Gajah Mada menghela napas. Kemudian memeluk tubuhnya sendiri.

"Untuk beberapa hari aku akan melakukan perjalanan jauh."

"Kemana?" tanya Gajah Enggon cepat, "berhubungan dengan masalah ini?'

Tidak mengangguk pun menggeleng Gajah Mada menjawab, "Aku memanggil kalian untuk meminta kalian memantau situasi di sini selama aku tidak berada di Kotaraja."

"Aku rasa itu bukan sebuah masalah," jawab Karang Gundala tenang, "namun sebaiknya Adi berpergian jangan lama, bagaimana pun juga kehadiran Adi di sini sangat dibutuhkan."

"Baiklah Kakang," Gajah Enggon menambahkan, "apa pun keperluamu secepatnya kembali."

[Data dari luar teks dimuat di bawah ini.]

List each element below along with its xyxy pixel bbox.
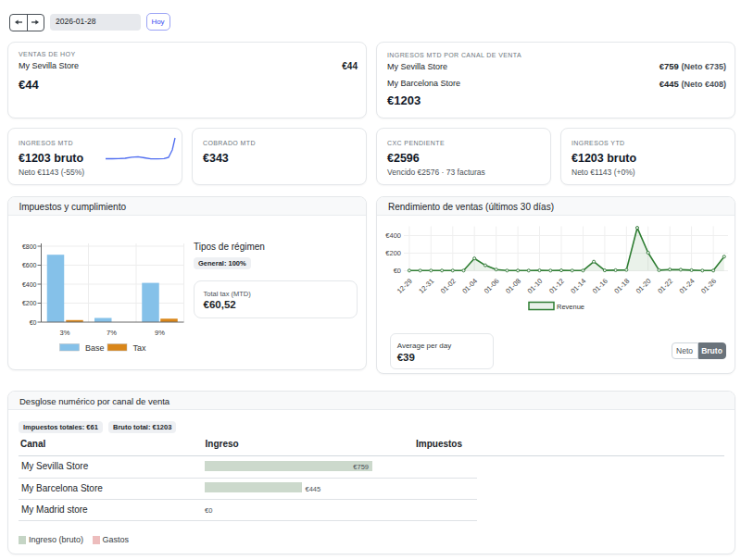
svg-text:12-29: 12-29 <box>396 277 414 295</box>
svg-text:01-22: 01-22 <box>656 277 674 295</box>
svg-text:01-16: 01-16 <box>591 277 609 295</box>
svg-text:01-04: 01-04 <box>460 277 479 295</box>
svg-text:12-31: 12-31 <box>417 277 435 295</box>
svg-text:01-10: 01-10 <box>526 277 545 295</box>
svg-text:01-14: 01-14 <box>569 277 587 295</box>
svg-text:01-02: 01-02 <box>439 277 458 295</box>
svg-text:01-26: 01-26 <box>699 277 718 295</box>
svg-text:01-18: 01-18 <box>612 277 631 295</box>
svg-text:Revenue: Revenue <box>557 303 584 311</box>
svg-text:€0: €0 <box>394 267 401 275</box>
svg-text:01-20: 01-20 <box>634 277 653 295</box>
svg-text:01-24: 01-24 <box>678 277 697 295</box>
svg-text:01-12: 01-12 <box>547 277 566 295</box>
svg-text:€400: €400 <box>385 231 401 240</box>
svg-text:€200: €200 <box>385 249 401 257</box>
svg-text:01-06: 01-06 <box>483 277 501 295</box>
svg-text:01-08: 01-08 <box>504 277 522 295</box>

Gajah Mada tersenyum sambil mengangguk. "Terima kasih atas kesedian Adi Enggon dan Kakang Gundala."

***

Ketika matahari mulai menyembul di balik ufuk timur seekor kuda yang gagah meninggalkan jalanan Kotaraja. Debu-tibis berterbangan di udara. Jalana yang memang telah lama tidak dibasahi hujan tampak kering. Namun persawahan di sekitaran desa-desa sepanjang jalan menuju Kotaraja tidak pernah kekurangan air, karena perairan yang cukup untuk kebutuhan pertanian.

Gajah Mada menggunakan pakaian orang kebanyakan. Hal ini memang sering dilakukannya jika dalam perjalanan, dengan berpakaian orang kebanyakan dapat mengurangi perhatian rakyat ketika melewati pedukuhan-pedukuhan.

Dengan caping yang lebar lelaki yang masih cukup muda itu terus memacu kuda hitamnya. Perjalanannya memang memakan waktu yang cukup lama, namun kuda yang digunakan juga bukan kuda biasa. Kuda ini sudah lama menemaniya sehingga tahu benar kecepatan yang dibutuhkan Gajah Mada.

Ketika berada di persimpangan Kota Daha, Gajah Mada mengambil simpang yang berlawanan. Masih dengan kecepatan yang sangat tinggi. Jalur yang diambilnya adalah jalan menuju ke arah gunung Semeru.

Di kaki gunung Semerulah itulah letak Lemah Surat, di sana terdapat pura yang dulunya pernah tinggal dua brahmana. Brahmana itu yang tidak lain romo dan biyung dari Gajah Mada.

Menurut pamannya, Mpu Gading. Orang tuanya menjadi brahmana dan menitipkannya pada pamannya itu. Banyak hal yang tidak diketahuinya tentang dirinya sendiri dan jarang sekali orang yang mengetahui asal usulnya. Hanya ke pada Mahapatih Arya Tadah ia pernah bercerita tentang asal usulnya.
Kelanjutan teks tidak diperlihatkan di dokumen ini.